Lynch was always an inspiration for me because it showed that someone from my hometown could be successful in the big bad world. In my subsequent travels on the planet, I have never tried to hide where I was from nor how I got to be the way I am. I may be from a smelly little town, but I certainly wouldn't claim to have been born in New York City (don't get me started on that smelly big town or the person who made that comment). I have found that many famous and talented people have come from the Tri-City area and, for my money, there are few places to rival the Michigan music scene. Let's not forget "96 Tears" was recorded in Bay City, but that is another story.

This story is about Traeder, which is made up of singer-songwriter Carrie Treder and guitarist Dr. David Cline. She is originally from southeastern Michigan but currently calls Flint home. He is currently an associate professor of elementary science education and learning theory at Saginaw Valley State University. Together, mixing some letters of their names and combining their talents, they have released their first album of original songs, No Evil From Me. After just a couple of listens, you won't get any argument about that from me. There is no evil here, only listening pleasure.

The 10-song offering is a mixture of many styles, ranging from a bouncy opening song to blues, ballads, and soul. The second song, "Fallen Angel," reminds me of something Richard and Linda Thompson might have done, and Treder’s vocals remind me of a cross between Linda Thompson and Kirsty MacColl, sweet and throaty at the same time. A very appealing combination and one that is perfectly accompanied by the playing of Cline. There is also a Jewel-sounding song, and others that are just Treder.

It is reported that Cline is largely self-taught on guitar and learned by "absorbing ideas and styles from some of the world’s best players through concerts and recordings, as well as countless hours of practice and performance." I, too, have spent countless hours absorbing musical ideas and styles, along with plenty of suds, and the only things I haven’t done are practice and perform. That probably accounts for why I can barely play the radio. Still, if he learned from self-teaching, I would like to sign up for some of those classes. This guy can play guitar, and he can play just about any way you would like. He plays acoustically on this release but has been playing for almost 40 years, including time as both a lead guitarist and bass player in rock and R & B bands. The two work very well together and, if this offering is any indication, they should have a long and successful association.

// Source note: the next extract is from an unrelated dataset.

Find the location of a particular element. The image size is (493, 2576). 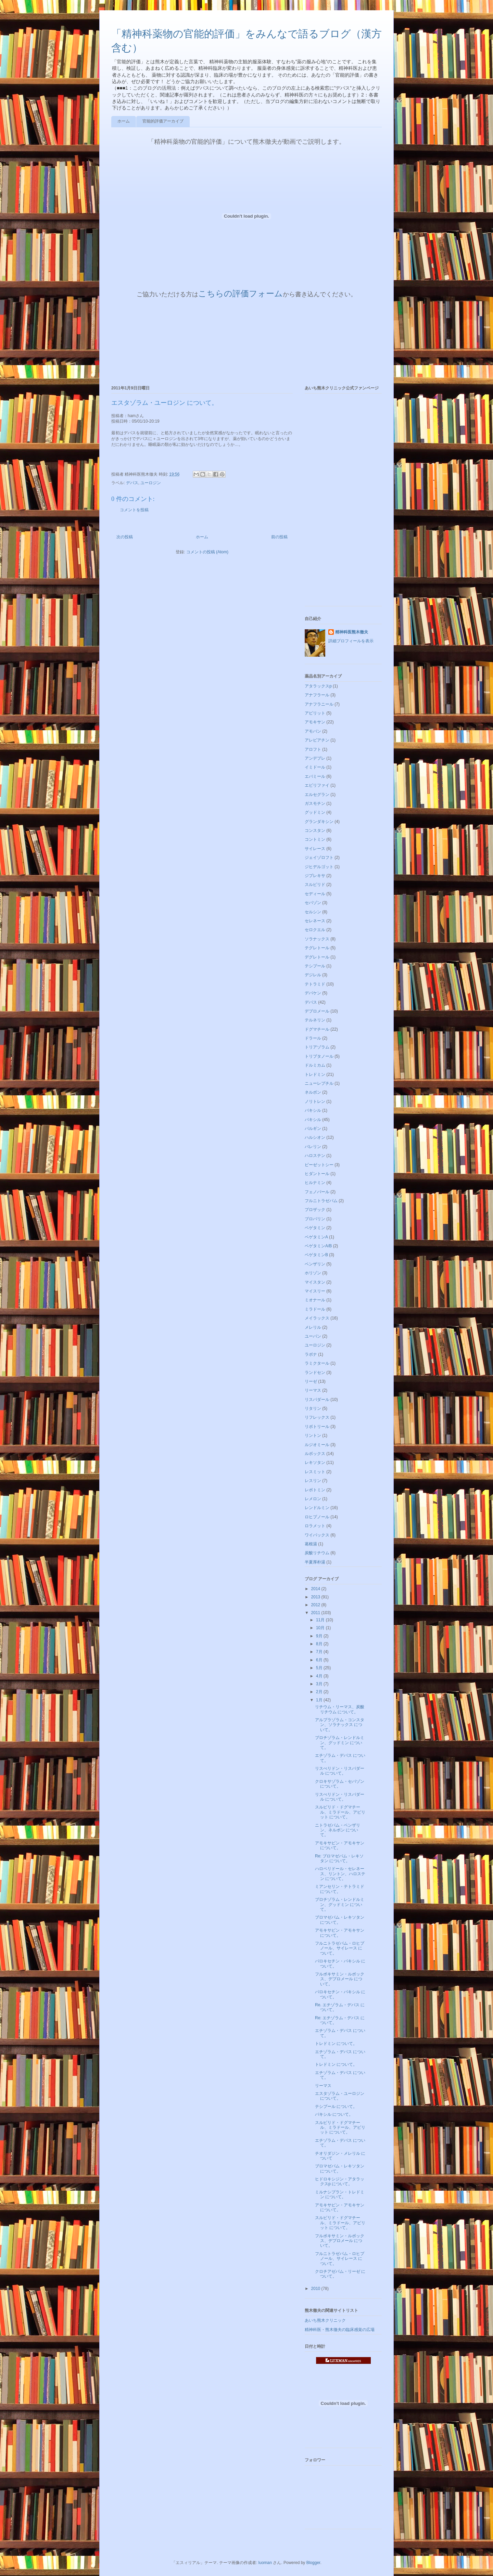 4月 is located at coordinates (320, 1676).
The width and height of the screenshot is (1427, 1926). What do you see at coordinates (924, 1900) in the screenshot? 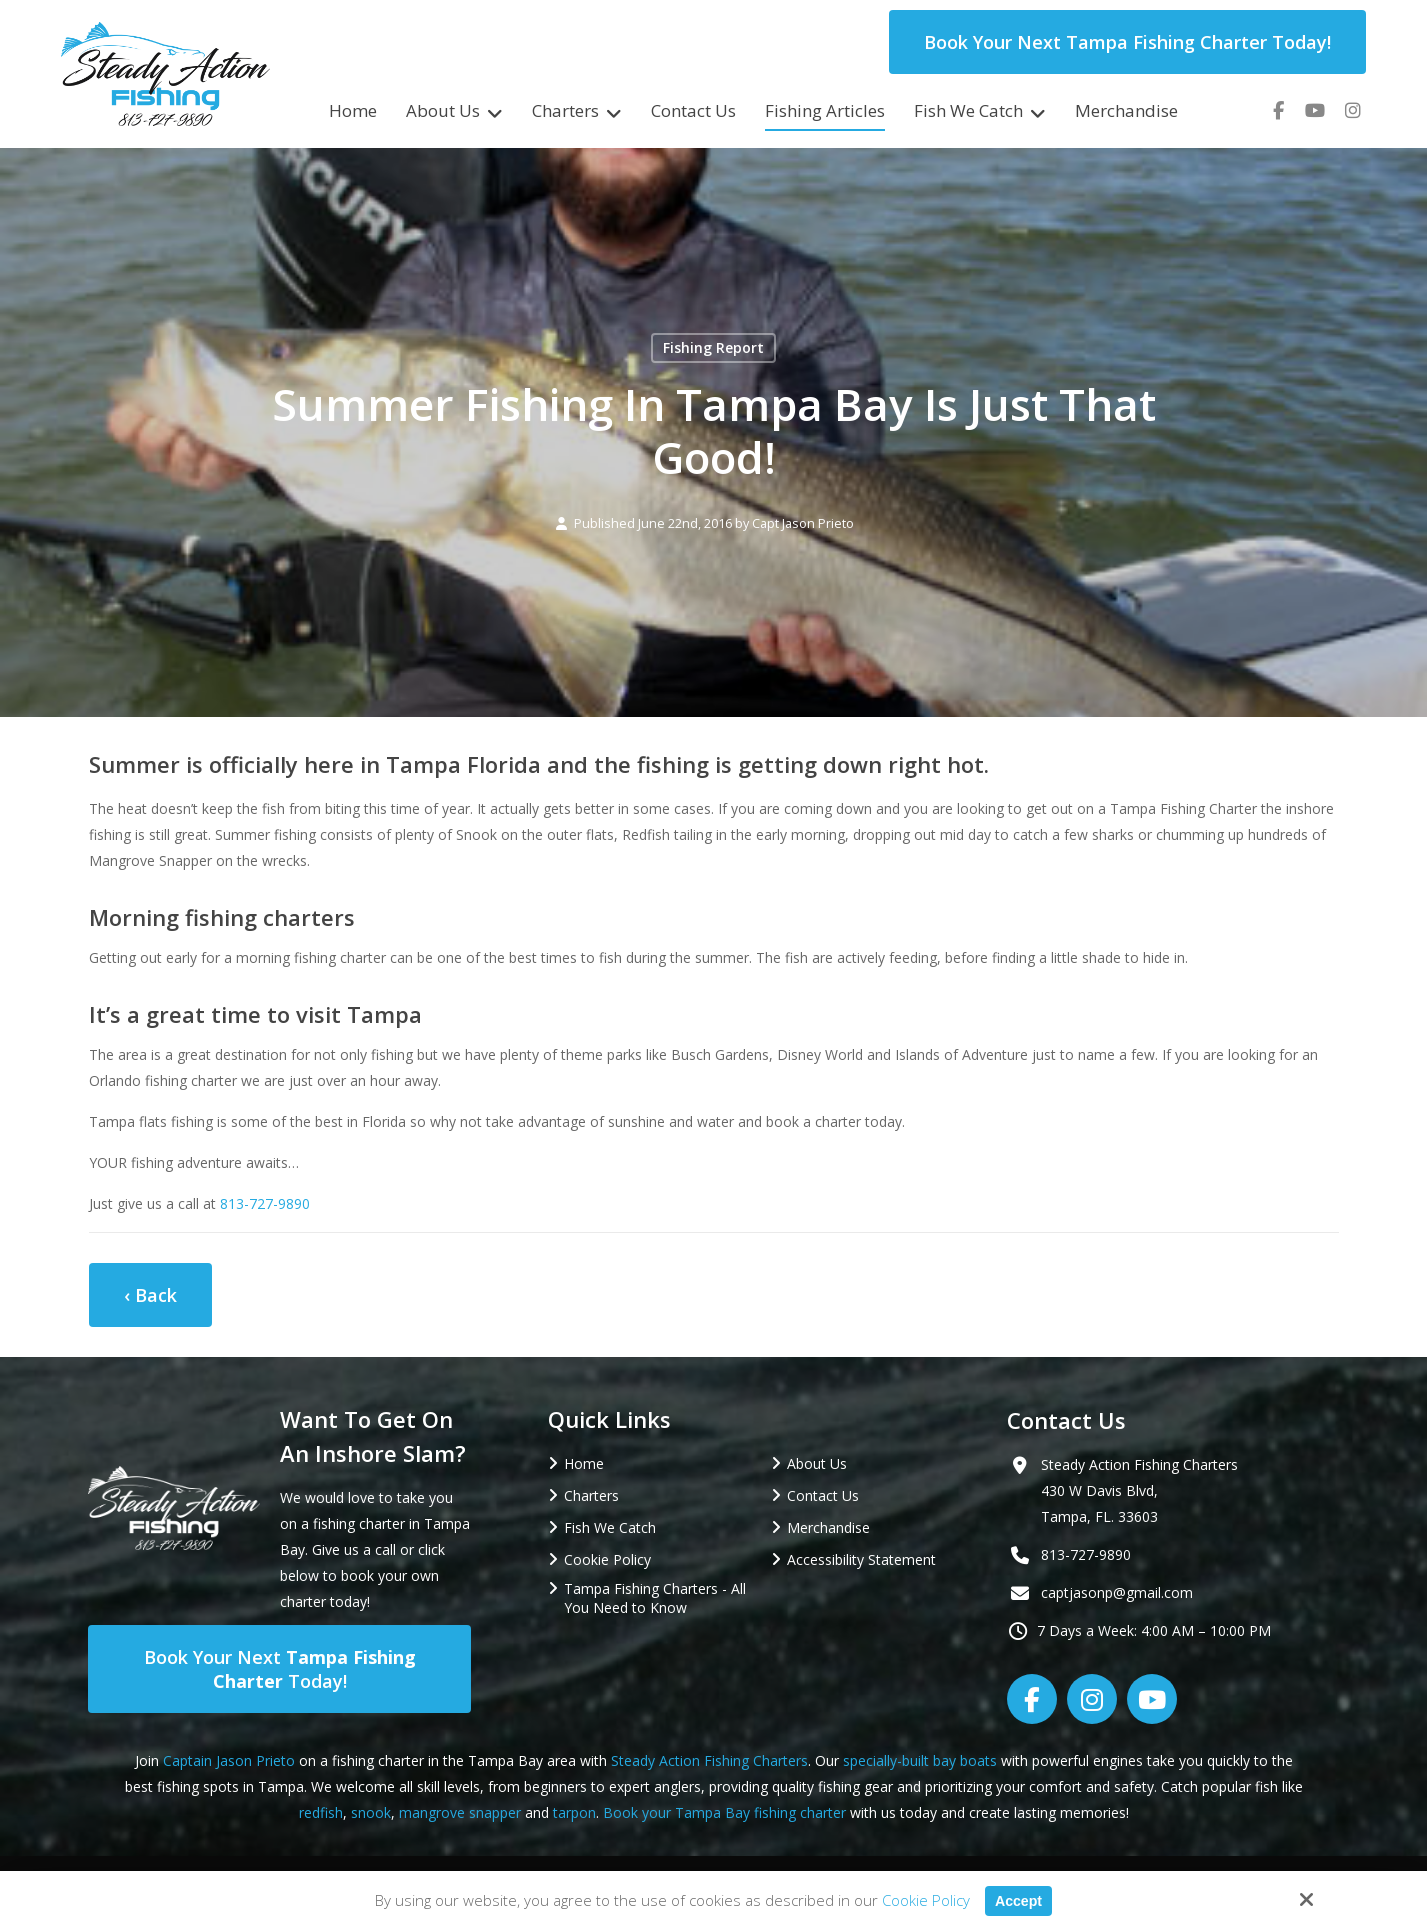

When I was young, I wanted to be Jerry Lynch. Now that I'm old(er), I have changed my focus but not lowered my standards. I would love to be able to sing and play like this, but I am not willing to commit to the hours of practice. It is much easier to listen to them. All you have to do is download individual songs or the entire album from an online source. For my money (and yours, too), I would go for the whole thing. It is cheaper that way, you get the complete offering, and you help support some really great local music. I won't name any songs that I like more than others but, when someone subtitles something "The Michigan Song," well, that has to rank right up there. It is there that Treder sings "then I could see that I could be just who I am, and you would know the things I show I don't pretend."

There is no pretension here. This is the real thing, and I’m proud to say it's from Michigan. Don't look any further and accept no substitutes.